**What is needed:** Begin at the line containing "Systems Innovation Lab de la" in the data below and go on through the line containing "ivo via USB e resolver", repeating each line exactly; include both ends and no other line.

**Information:**
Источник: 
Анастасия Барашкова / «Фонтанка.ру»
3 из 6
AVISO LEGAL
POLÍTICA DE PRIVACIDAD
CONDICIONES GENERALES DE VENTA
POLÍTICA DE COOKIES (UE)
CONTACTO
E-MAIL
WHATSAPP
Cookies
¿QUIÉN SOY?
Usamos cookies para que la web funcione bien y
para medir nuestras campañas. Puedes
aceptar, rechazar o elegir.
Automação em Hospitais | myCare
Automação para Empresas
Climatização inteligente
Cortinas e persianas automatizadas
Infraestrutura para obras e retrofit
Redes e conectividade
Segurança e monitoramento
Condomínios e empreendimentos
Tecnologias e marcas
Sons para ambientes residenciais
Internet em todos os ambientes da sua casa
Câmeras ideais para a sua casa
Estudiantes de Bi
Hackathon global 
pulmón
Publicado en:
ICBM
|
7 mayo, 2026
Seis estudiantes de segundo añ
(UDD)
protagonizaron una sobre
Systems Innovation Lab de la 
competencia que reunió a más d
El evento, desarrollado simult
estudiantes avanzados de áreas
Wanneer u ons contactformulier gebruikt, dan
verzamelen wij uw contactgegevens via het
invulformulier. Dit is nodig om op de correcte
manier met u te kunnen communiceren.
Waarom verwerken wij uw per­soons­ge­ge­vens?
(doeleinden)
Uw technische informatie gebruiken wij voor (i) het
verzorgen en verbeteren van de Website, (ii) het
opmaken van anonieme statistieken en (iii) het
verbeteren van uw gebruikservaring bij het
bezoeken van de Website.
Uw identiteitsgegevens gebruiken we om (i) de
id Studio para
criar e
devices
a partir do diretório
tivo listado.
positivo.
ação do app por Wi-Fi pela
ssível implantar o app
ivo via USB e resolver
---
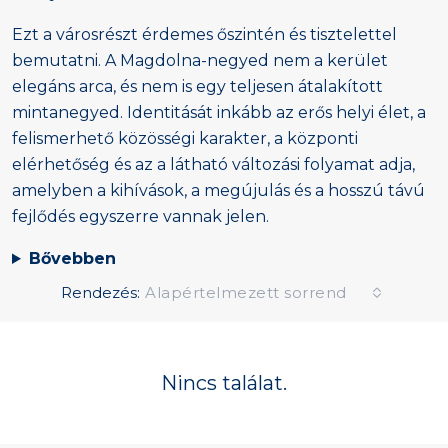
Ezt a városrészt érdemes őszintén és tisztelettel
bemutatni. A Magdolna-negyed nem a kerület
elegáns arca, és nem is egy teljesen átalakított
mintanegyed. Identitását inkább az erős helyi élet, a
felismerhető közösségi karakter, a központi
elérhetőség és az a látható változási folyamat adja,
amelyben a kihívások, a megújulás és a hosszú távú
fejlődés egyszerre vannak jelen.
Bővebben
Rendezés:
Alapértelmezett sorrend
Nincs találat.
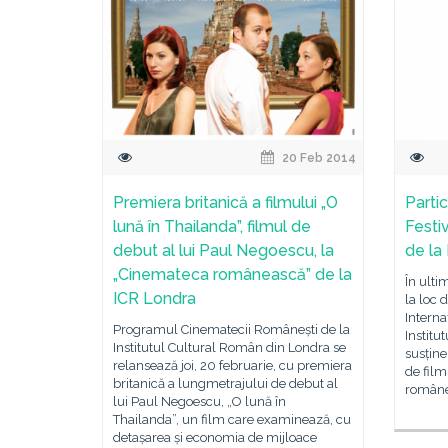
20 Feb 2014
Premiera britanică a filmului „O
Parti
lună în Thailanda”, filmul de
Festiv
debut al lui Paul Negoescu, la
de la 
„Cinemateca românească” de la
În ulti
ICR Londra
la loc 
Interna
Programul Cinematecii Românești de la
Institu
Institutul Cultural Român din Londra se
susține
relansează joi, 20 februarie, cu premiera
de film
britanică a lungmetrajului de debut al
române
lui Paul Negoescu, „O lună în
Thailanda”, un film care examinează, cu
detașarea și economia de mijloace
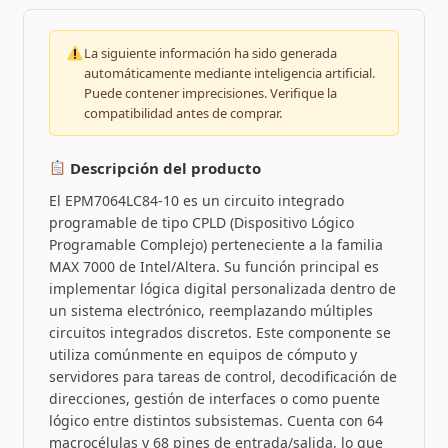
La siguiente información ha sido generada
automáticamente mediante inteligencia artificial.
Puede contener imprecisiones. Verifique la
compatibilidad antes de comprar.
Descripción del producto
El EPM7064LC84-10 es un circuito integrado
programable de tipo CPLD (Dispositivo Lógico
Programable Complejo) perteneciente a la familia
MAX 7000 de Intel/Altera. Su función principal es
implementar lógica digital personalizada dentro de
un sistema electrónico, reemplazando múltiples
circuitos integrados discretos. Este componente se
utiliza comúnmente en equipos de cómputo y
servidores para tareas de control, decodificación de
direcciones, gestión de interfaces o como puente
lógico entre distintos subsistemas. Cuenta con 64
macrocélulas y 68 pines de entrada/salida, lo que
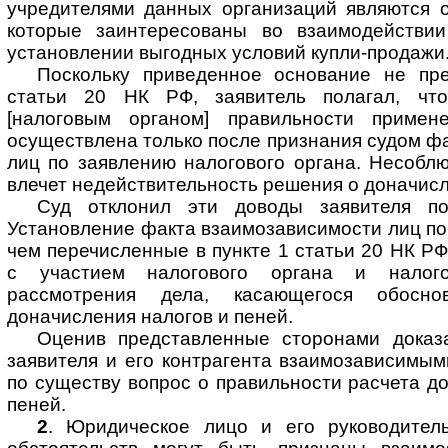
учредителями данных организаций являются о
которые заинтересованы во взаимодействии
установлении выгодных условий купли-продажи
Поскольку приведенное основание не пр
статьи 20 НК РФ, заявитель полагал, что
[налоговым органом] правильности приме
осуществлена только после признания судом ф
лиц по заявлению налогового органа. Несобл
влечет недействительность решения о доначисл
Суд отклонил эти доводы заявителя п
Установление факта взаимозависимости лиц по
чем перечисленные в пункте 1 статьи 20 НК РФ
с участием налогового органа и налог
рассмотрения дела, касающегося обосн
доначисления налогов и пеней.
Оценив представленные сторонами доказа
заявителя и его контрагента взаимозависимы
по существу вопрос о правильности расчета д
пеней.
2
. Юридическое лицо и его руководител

**Task solution:**
Systems Innovation Lab de la 
competencia que reunió a más d
El evento, desarrollado simult
estudiantes avanzados de áreas
Wanneer u ons contactformulier gebruikt, dan
verzamelen wij uw contactgegevens via het
invulformulier. Dit is nodig om op de correcte
manier met u te kunnen communiceren.
Waarom verwerken wij uw per­soons­ge­ge­vens?
(doeleinden)
Uw technische informatie gebruiken wij voor (i) het
verzorgen en verbeteren van de Website, (ii) het
opmaken van anonieme statistieken en (iii) het
verbeteren van uw gebruikservaring bij het
bezoeken van de Website.
Uw identiteitsgegevens gebruiken we om (i) de
id Studio para
criar e
devices
a partir do diretório
tivo listado.
positivo.
ação do app por Wi-Fi pela
ssível implantar o app
ivo via USB e resolver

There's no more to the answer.